=== Section Start ===
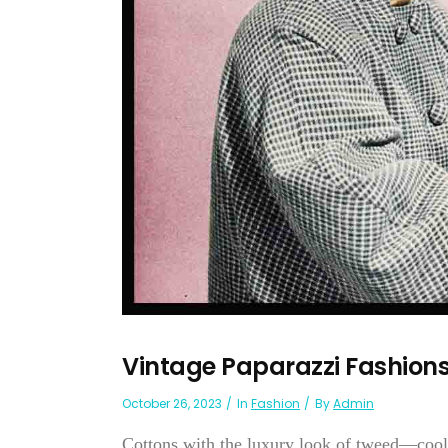
Vintage Paparazzi Fashion
October 26, 2023
In
Fashion
By
Admin
Cottons with the luxury look of tweed—cool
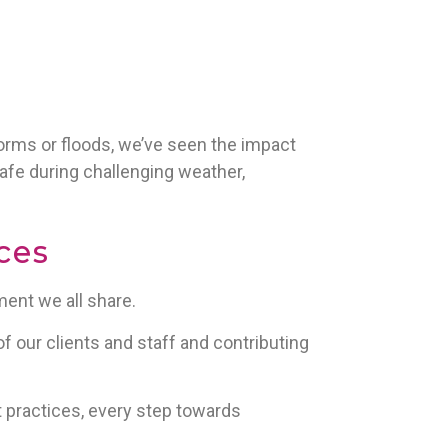
storms or floods, we’ve seen the impact
afe during challenging weather,
ces
ent we all share.
f our clients and staff and contributing
t practices, every step towards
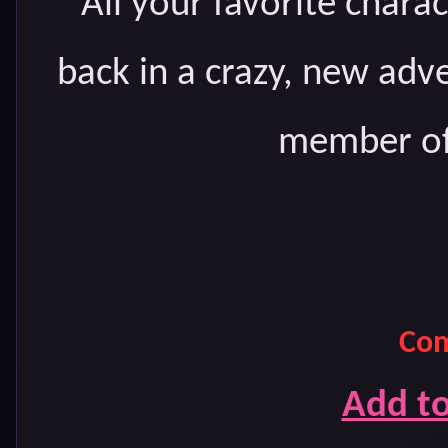
All your favorite chara
back in a crazy, new adv
member of 
Com
Add t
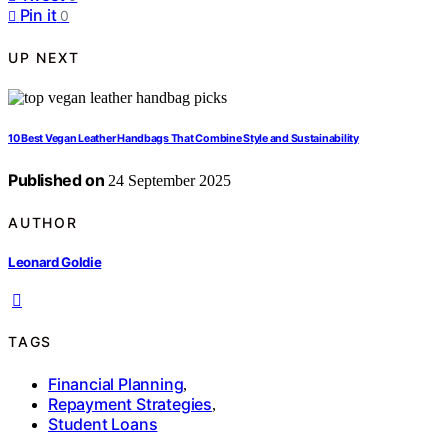
Pin it
0
UP NEXT
10 Best Vegan Leather Handbags That Combine Style and Sustainability
Published on
24 September 2025
AUTHOR
Leonard Goldie
TAGS
Financial Planning
,
Repayment Strategies
,
Student Loans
=== Section End ===
Work to be completed – Determine how many lines in the records include the word "Fashion", and reply with that number alone.

Task response – 2